§ ACTIVITY
Copy word for word the lines of the records below, beginning at the one with "XM Firmware Updater" and finishing at the one with "management, which was $49.50 in cash", ends included, but none of the pictures.

§ SUPPLIED DATA
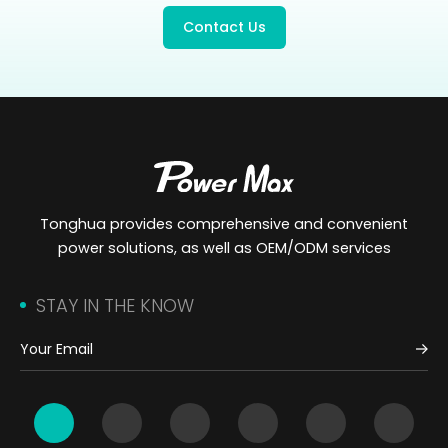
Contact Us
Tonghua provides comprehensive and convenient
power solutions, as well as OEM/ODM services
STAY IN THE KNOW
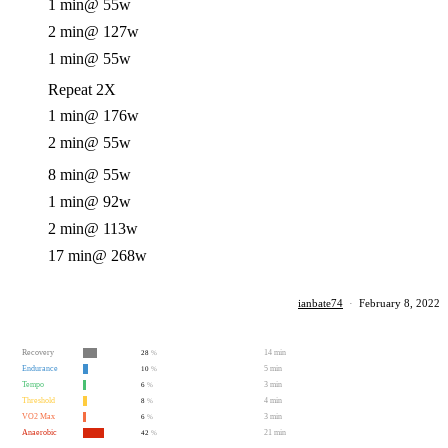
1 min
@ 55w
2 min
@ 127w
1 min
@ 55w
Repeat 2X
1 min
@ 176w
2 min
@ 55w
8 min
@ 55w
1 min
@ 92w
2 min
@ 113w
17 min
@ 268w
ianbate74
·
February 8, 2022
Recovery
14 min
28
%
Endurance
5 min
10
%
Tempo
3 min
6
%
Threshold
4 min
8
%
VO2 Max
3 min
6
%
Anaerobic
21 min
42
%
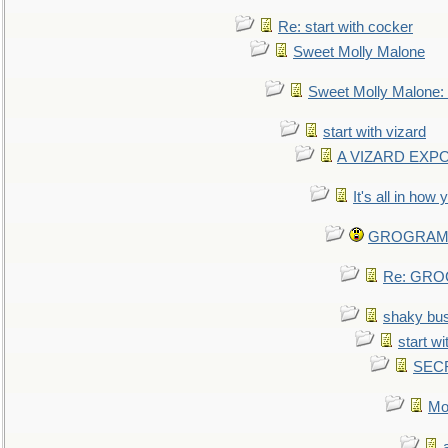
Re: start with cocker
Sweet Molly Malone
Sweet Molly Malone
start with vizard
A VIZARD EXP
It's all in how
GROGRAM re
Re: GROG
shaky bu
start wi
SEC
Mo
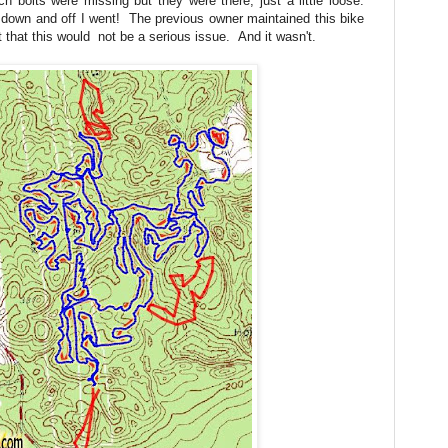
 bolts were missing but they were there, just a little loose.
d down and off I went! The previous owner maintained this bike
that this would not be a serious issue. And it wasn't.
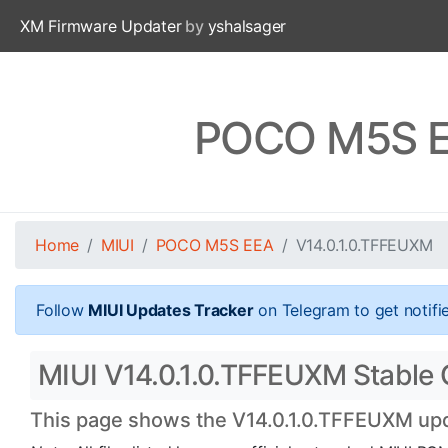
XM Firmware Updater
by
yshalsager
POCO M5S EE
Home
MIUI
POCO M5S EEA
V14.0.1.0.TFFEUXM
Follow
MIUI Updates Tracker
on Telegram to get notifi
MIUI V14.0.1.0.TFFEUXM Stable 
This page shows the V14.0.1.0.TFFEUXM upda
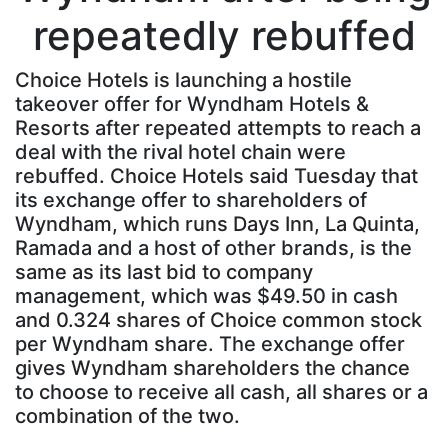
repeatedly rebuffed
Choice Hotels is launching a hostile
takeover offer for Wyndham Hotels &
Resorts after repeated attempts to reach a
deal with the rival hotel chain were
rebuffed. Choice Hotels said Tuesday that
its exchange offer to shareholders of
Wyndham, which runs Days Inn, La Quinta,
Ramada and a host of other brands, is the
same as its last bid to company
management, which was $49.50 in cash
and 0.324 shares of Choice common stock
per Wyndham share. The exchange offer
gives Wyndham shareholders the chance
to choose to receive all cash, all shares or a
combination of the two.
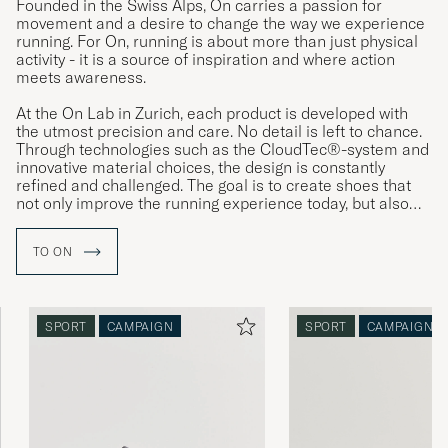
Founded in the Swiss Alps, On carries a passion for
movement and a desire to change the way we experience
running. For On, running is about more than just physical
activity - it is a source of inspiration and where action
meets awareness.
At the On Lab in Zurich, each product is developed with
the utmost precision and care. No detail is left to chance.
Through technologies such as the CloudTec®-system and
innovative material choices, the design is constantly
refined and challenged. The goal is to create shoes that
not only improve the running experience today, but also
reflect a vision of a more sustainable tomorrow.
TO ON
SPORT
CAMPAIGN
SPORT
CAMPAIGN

--

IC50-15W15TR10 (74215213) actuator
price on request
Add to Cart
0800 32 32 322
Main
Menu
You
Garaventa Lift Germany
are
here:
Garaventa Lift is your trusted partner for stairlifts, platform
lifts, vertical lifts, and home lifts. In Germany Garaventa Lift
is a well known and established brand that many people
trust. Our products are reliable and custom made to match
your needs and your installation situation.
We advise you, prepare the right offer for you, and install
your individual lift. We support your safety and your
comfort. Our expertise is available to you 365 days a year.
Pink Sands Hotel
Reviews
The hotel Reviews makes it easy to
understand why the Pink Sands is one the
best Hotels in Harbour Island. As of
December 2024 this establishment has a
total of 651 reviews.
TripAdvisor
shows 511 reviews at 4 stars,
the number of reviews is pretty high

§ ANSWER SECTION
XM Firmware Updater
by
yshalsager
POCO M5S EE
Home
MIUI
POCO M5S EEA
V14.0.1.0.TFFEUXM
Follow
MIUI Updates Tracker
on Telegram to get notifi
MIUI V14.0.1.0.TFFEUXM Stable 
This page shows the V14.0.1.0.TFFEUXM upda
repeatedly rebuffed
Choice Hotels is launching a hostile
takeover offer for Wyndham Hotels &
Resorts after repeated attempts to reach a
deal with the rival hotel chain were
rebuffed. Choice Hotels said Tuesday that
its exchange offer to shareholders of
Wyndham, which runs Days Inn, La Quinta,
Ramada and a host of other brands, is the
same as its last bid to company
management, which was $49.50 in cash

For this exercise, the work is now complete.